_EXERCISE DESCRIPTION_
Repeat the listing exactly. Do not carry over any pictures.

_DATA TO USE_

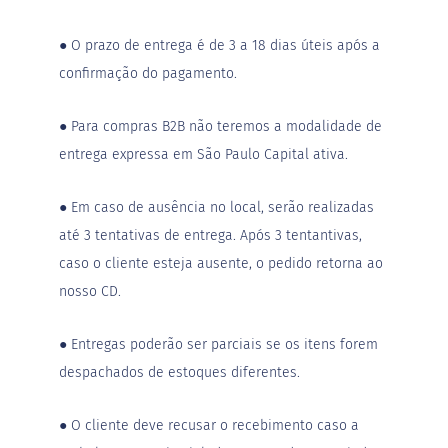
●
O prazo de entrega é de 3 a 18 dias úteis após a
confirmação do pagamento.
●
Para compras B2B não teremos a modalidade de
entrega expressa em São Paulo Capital ativa.
●
Em caso de ausência no local, serão realizadas
até 3 tentativas de entrega. Após 3 tentantivas,
caso o cliente esteja ausente, o pedido retorna ao
nosso CD.
●
Entregas poderão ser parciais se os itens forem
despachados de estoques diferentes.
●
O cliente deve recusar o recebimento caso a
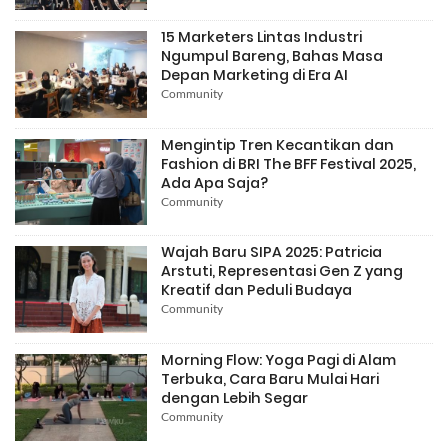
15 Marketers Lintas Industri
Ngumpul Bareng, Bahas Masa
Depan Marketing di Era AI
Community
Mengintip Tren Kecantikan dan
Fashion di BRI The BFF Festival 2025,
Ada Apa Saja?
Community
Wajah Baru SIPA 2025: Patricia
Arstuti, Representasi Gen Z yang
Kreatif dan Peduli Budaya
Community
Morning Flow: Yoga Pagi di Alam
Terbuka, Cara Baru Mulai Hari
dengan Lebih Segar
Community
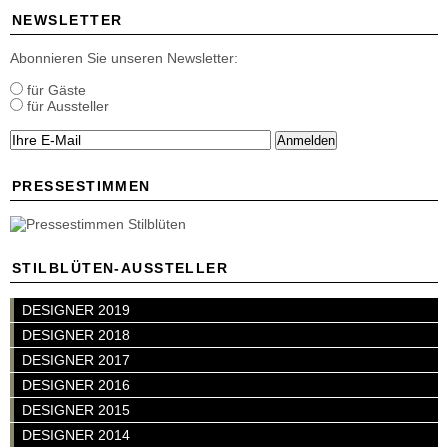
NEWSLETTER
Abonnieren Sie unseren Newsletter:
für Gäste
für Aussteller
Anmelden
PRESSESTIMMEN
STILBLÜTEN-AUSSTELLER
DESIGNER 2019
DESIGNER 2018
DESIGNER 2017
DESIGNER 2016
DESIGNER 2015
DESIGNER 2014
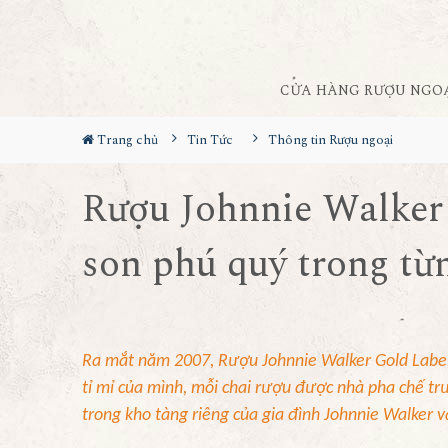
CỬA HÀNG RƯỢU NGO
Trang chủ
Tin Tức
Thông tin Rượu ngoại
Rượu Johnnie Walker 
son phú quý trong từ
Ra mắt năm 2007, Rượu Johnnie Walker Gold Label 
tỉ mỉ của mình, mỗi chai rượu được nhà pha chế tr
trong kho tàng riêng của gia đình Johnnie Walker 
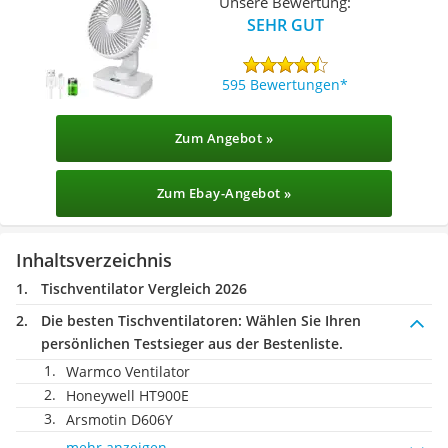
Unsere Bewertung:
SEHR GUT
595 Bewertungen
Zum Angebot »
Zum Ebay-Angebot »
Inhaltsverzeichnis
Tischventilator Vergleich 2026
Die besten Tischventilatoren:
Wählen Sie Ihren
persönlichen Testsieger aus der Bestenliste.
Warmco Ventilator
Honeywell HT900E
Arsmotin D606Y
mehr anzeigen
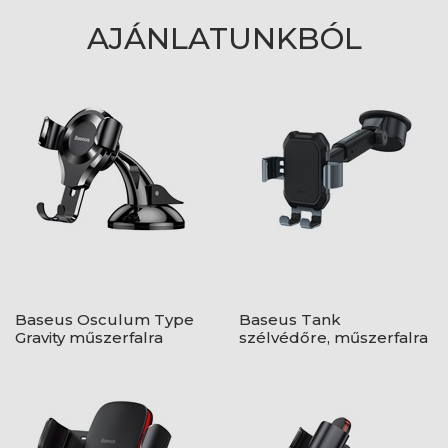
AJÁNLATUNKBÓL
Baseus Osculum Type
Baseus Tank
Gravity műszerfalra
szélvédőre, műszerfalra
rögzíthető gravitációs
rögzíthető gravitációs
autós telefontartó,
autós telefontartó,
fekete
fekete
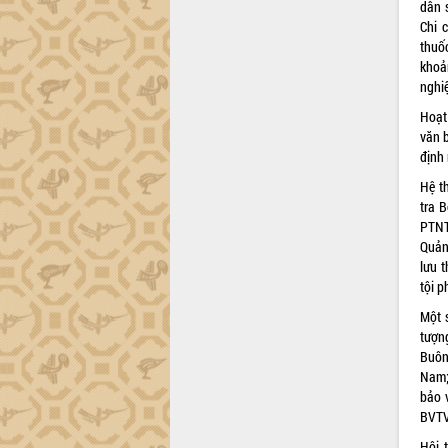
HĐND tỉnh thông qua điều chỉnh Quy
dân 
hoạch tỉnh thời kỳ 2021-2030
Chi 
thuố
Hội thảo góp ý hồ sơ điều chỉnh quy
khoả
hoạch tỉnh Đắk Lắk thời kỳ 2021-2030,
nghi
tầm nhìn đến năm 2050
Nâng cao hiệu quả hoạt động của các
Hoạt
doanh nghiệp nhà nước
văn 
định 
Hội nghị triển khai kết nối mạng
truyền số liệu chuyên dùng phục vụ cơ
Hệ t
quan Đảng, Nhà nước
tra 
Lễ phát động chuỗi hoạt động chung
PTNT
tay làm sạch môi trường
Quản
lưu 
Xã Ea Kar bước chuyển mình trong
tội p
công tác cải cách hành chính mô hình
mới
Một s
UBND tỉnh họp báo định kỳ tháng 4
tượn
năm 2026
Buôn
Nam;
Hội thảo khoa học “Giải pháp thúc đẩy
bảo 
phát triển nền kinh tế xanh tại tỉnh
BVTV
Đắk Lắk”
Tăng cường giám sát, đôn đốc thực
Hội 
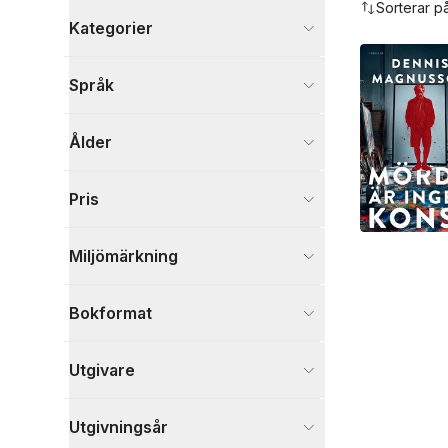
Sorterar p
Kategorier
Böcker
Språk
Deckare
9
Skönlitteratur
6
Ålder
Visa fler
Visa fler
Pris
Miljömärkning
Bokformat
Utgivare
Utgivningsår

_ANSWER_
●
O prazo de entrega é de 3 a 18 dias úteis após a
confirmação do pagamento.
●
Para compras B2B não teremos a modalidade de
entrega expressa em São Paulo Capital ativa.
●
Em caso de ausência no local, serão realizadas
até 3 tentativas de entrega. Após 3 tentantivas,
caso o cliente esteja ausente, o pedido retorna ao
nosso CD.
●
Entregas poderão ser parciais se os itens forem
despachados de estoques diferentes.
●
O cliente deve recusar o recebimento caso a
15 Marketers Lintas Industri
Ngumpul Bareng, Bahas Masa
Depan Marketing di Era AI
Community
Mengintip Tren Kecantikan dan
Fashion di BRI The BFF Festival 2025,
Ada Apa Saja?
Community
Wajah Baru SIPA 2025: Patricia
Arstuti, Representasi Gen Z yang
Kreatif dan Peduli Budaya
Community
Morning Flow: Yoga Pagi di Alam
Terbuka, Cara Baru Mulai Hari
dengan Lebih Segar
Community
NEWSLETTER
Abonnieren Sie unseren Newsletter:
für Gäste
für Aussteller
Anmelden
PRESSESTIMMEN
STILBLÜTEN-AUSSTELLER
DESIGNER 2019
DESIGNER 2018
DESIGNER 2017
DESIGNER 2016
DESIGNER 2015
DESIGNER 2014
CỬA HÀNG RƯỢU NGO
Trang chủ
Tin Tức
Thông tin Rượu ngoại
Rượu Johnnie Walker 
son phú quý trong từ
Ra mắt năm 2007, Rượu Johnnie Walker Gold Label 
tỉ mỉ của mình, mỗi chai rượu được nhà pha chế tr
trong kho tàng riêng của gia đình Johnnie Walker 
Unsere Bewertung:
SEHR GUT
595 Bewertungen
Zum Angebot »
Zum Ebay-Angebot »
Inhaltsverzeichnis
Tischventilator Vergleich 2026
Die besten Tischventilatoren:
Wählen Sie Ihren
persönlichen Testsieger aus der Bestenliste.
Warmco Ventilator
Honeywell HT900E
Arsmotin D606Y
mehr anzeigen
AJÁNLATUNKBÓL
Baseus Osculum Type
Baseus Tank
Gravity műszerfalra
szélvédőre, műszerfalra
rögzíthető gravitációs
rögzíthető gravitációs
autós telefontartó,
autós telefontartó,
fekete
fekete
HĐND tỉnh thông qua điều chỉnh Quy
dân 
hoạch tỉnh thời kỳ 2021-2030
Chi 
thuố
Hội thảo góp ý hồ sơ điều chỉnh quy
khoả
hoạch tỉnh Đắk Lắk thời kỳ 2021-2030,
nghi
tầm nhìn đến năm 2050
Nâng cao hiệu quả hoạt động của các
Hoạt
doanh nghiệp nhà nước
văn 
định 
Hội nghị triển khai kết nối mạng
truyền số liệu chuyên dùng phục vụ cơ
Hệ t
quan Đảng, Nhà nước
tra 
Lễ phát động chuỗi hoạt động chung
PTNT
tay làm sạch môi trường
Quản
lưu 
Xã Ea Kar bước chuyển mình trong
tội p
công tác cải cách hành chính mô hình
mới
Một s
UBND tỉnh họp báo định kỳ tháng 4
tượn
năm 2026
Buôn
Nam;
Hội thảo khoa học “Giải pháp thúc đẩy
bảo 
phát triển nền kinh tế xanh tại tỉnh
BVTV
Đắk Lắk”
Tăng cường giám sát, đôn đốc thực
Hội 
Sorterar p
Kategorier
Böcker
Språk
Deckare
9
Skönlitteratur
6
Ålder
Visa fler
Visa fler
Pris
Miljömärkning
Bokformat
Utgivare
Utgivningsår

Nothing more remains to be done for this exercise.